Never tell me of my imperfections. For it is my imperfections that make me who i am.
Dont make fun of the way i scratch my nose or wiggle my toes. The idiosyncrasies i have make me what i am and what i will become.
Or rather who I will become. Because I am not a what or will or whim or a dream. I am a human just being in time and space.
Flittering around on a pinpoint of a globe I call home because I don't know what else to do with my existence.
I didnt come out of the womb knowing exactly what i would do one day. Nor did I come knowing of all the lives I would impact upon. I didnt come knowing who i am and how my personality would affect My lifespan.
I came out with sparkles in my eyes and a hunger to prove i belong in a society that doesn't want to approve of anyone in the first place.
They say that all little white girls like me are privileged. Though they know everyone has a different struggle. Society is a hypocrite.
One second it'll say that people like me are accepted. The cracked, the gay, the rebel. But then it's confused. Because I'm pale white with blonde hair and blue eyes. How could this mixture even be?
I dyed my hair when I was young because I was tired of being called ditzy. I wore colored contacts because I thought my eyes were to bright for such a somber world. It wasn't until I was older.
It wasn't until I was wiser. That I realized that there is no such thing as society. The brain is so complex and we are all so focused on fitting in that we created an invisible standard for ourselves.
Blacks are "ghetto" Whites are "privlaged" And every other racial color is bled from the picture.
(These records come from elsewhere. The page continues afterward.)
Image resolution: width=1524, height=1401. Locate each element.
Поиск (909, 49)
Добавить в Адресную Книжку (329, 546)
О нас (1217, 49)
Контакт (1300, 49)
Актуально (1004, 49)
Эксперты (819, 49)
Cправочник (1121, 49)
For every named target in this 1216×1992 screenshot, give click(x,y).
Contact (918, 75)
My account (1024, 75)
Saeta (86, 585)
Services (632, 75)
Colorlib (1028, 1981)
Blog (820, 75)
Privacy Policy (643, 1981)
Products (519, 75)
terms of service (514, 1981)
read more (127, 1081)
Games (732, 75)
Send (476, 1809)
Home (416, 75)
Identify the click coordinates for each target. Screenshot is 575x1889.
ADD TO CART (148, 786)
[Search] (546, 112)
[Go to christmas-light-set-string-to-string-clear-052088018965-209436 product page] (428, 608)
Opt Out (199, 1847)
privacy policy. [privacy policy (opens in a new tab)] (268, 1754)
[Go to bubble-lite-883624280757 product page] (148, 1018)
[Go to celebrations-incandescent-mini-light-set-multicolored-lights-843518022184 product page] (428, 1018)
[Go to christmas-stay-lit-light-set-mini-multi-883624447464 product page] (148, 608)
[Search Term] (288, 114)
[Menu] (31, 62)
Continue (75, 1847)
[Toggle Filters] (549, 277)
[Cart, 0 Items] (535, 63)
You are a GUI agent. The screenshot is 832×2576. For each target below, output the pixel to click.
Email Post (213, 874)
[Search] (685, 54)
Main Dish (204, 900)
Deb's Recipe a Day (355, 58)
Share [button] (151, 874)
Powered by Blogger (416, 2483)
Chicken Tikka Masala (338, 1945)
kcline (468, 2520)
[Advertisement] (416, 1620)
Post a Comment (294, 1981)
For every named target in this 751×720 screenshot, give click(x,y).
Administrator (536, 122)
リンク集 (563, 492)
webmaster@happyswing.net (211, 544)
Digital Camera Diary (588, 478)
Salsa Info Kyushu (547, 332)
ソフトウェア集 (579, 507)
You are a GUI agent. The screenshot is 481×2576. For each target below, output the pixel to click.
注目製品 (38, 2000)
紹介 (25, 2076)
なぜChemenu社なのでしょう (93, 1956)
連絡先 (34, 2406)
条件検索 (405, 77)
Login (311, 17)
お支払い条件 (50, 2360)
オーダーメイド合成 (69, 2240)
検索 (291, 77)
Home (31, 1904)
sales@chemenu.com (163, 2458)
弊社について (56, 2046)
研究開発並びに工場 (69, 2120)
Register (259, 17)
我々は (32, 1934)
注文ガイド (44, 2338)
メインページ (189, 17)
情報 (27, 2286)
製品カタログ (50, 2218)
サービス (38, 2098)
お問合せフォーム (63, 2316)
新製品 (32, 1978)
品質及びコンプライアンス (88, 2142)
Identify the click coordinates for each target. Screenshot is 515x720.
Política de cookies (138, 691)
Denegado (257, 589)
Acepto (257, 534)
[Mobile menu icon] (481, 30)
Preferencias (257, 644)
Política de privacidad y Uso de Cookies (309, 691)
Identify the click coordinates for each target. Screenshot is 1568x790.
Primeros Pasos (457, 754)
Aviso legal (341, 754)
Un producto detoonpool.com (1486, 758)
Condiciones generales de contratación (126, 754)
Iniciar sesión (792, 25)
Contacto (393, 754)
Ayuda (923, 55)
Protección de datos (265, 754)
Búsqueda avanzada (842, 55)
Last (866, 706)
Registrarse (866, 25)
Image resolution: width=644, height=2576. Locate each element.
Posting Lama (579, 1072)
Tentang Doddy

Society, This invisible standard, Started hounding me from a young age, telling me my thighs and arms were always to big.
Or that I was less because I didn't wear makeup everyday like every other 15 year old trying to fit in. The invisible standard would cut me down until I cut myself open at the seams. Bleeding onto the pages of textbooks and papers that I need to "get somewhere" in life.
Bleeding onto those job applications that say that you need experience to earn the experience to get experience for the job that you need to pay for the student loans you had to get in order to earn that degree to get the job.
The invisible standard tells me that little pale skined, blonde haired, blue eyed girls like me who can't handle their ***** need to always look over their shoulder otherwise I'll be taken or drugged or *****.
That all little girls fathers have to stand at the door holding a shotgun telling a boy that he's not good enough for her.
But why Isn't that the question. Why does the father have to hold the shotgun? Can't he raise her well enough that she knows a healthy relationship from a harmful one?
Or can he raise her well enough to know if a boy is treating her right or wrong?
The invisible standard we have set for ourselves is telling each of us we don't belong in the world. That all of these pale white girls with blonde hair and blue eyes are fragile
But at the same time they are the dumb ones.
Obviously if I was dumb I wouldn't be here. If I was what society has called me out to be I wouldn't be over a piece of paper pouring words from my psyche onto it with such a force that shook the foundation of society itself.
Because that's the thing about this invisible standard.
There's nothing that you actually have to prove to it because it doesn't even exisit.